Thursday, May 3, 2012

One or the other

I've said it before because it's true: Either my bras fit or my pants do.

If I can fill my A-cup, then I can't button my jeans, and this has been the case for most of the past winter. I pretty much ignored the pants-problem by leaving the skinny jeans at the bottom of the stack and opting for a "softer profile." Otherwise known as "fleece." But the issue reared its oversized head yesterday when I was swapping out my winter clothes for summer ones. Sure, my tops looked good (read: when tried on, they had slightly more shape than when they were folded in the plastic tub), but I couldn't squeeze into half of my shorts or capris. So, of the five (okay, maybe seven, well, let's say less than ten) pounds I've gained since last year, about twenty percent have gone to my boobs and the other eighty percent have settled somewhere in the ten-inch span between my waist and my thighs.

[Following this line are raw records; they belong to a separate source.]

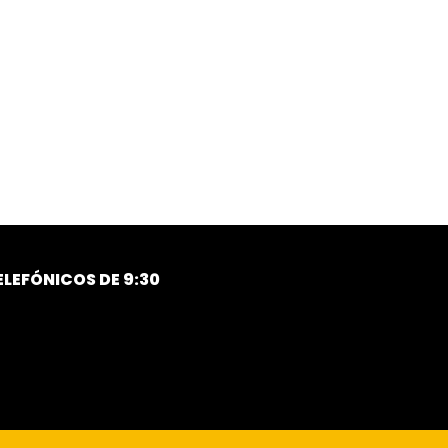
LEFÓNICOS DE 9:30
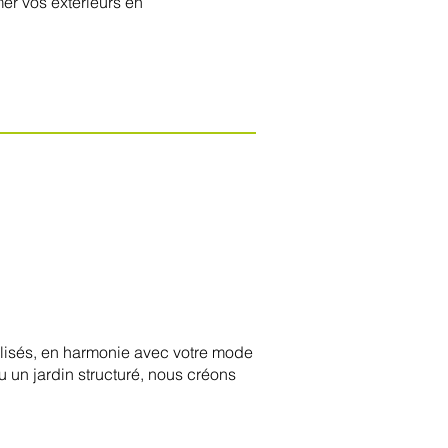
mer vos extérieurs en
alisés, en harmonie avec votre mode
ou un jardin structuré, nous créons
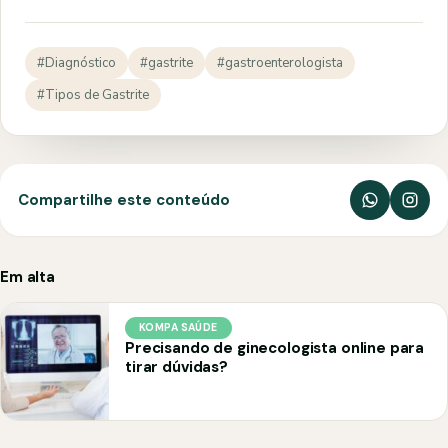
#Diagnóstico
#gastrite
#gastroenterologista
#Tipos de Gastrite
Compartilhe este conteúdo
Em alta
KOMPA SAÚDE
Precisando de ginecologista online para
tirar dúvidas?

Now we all know the last thing a woman wants to do is buy bigger pants. But I also know that if I lose a couple of pounds, my chest is going to go from being convex to concave. So what I really want is Redistributive Liposuction -- where fat is sucked out of places where you don't want it and deposited it in places where you do. (I have no idea if this procedure actually exists, but it should. It's your own tissue! Nothing artificial!) My sister says this is what Spanx are for; buy a tight enough pair and your stomach will end up under your chin.

Actually, I think my stomach is more culpable than my ass in the Great Pants Dilemma of 2012. Everything always seems to settle in the front. Probably because after having accommodated a growing fetus, a woman's belly is permanently wired to expand on a moment's notice. Hell, after a big meal, I can easily look six-months pregnant. (Among friends, that's what's known as a Dinner Baby.)

So, what's a girl to do? Well, I could go for a little longer walk tonight. Maybe even try to pick up the pace. I suppose I could do a few crunches when I get home. Work the core, as they say. Maybe I can get things to firm up enough so that I won't have to buy all new shorts and capris -- or spend the summer in my sweats. But if I burn enough calories that my breasts flatten out completely? Well, then it might be time to stop exercising and start shopping.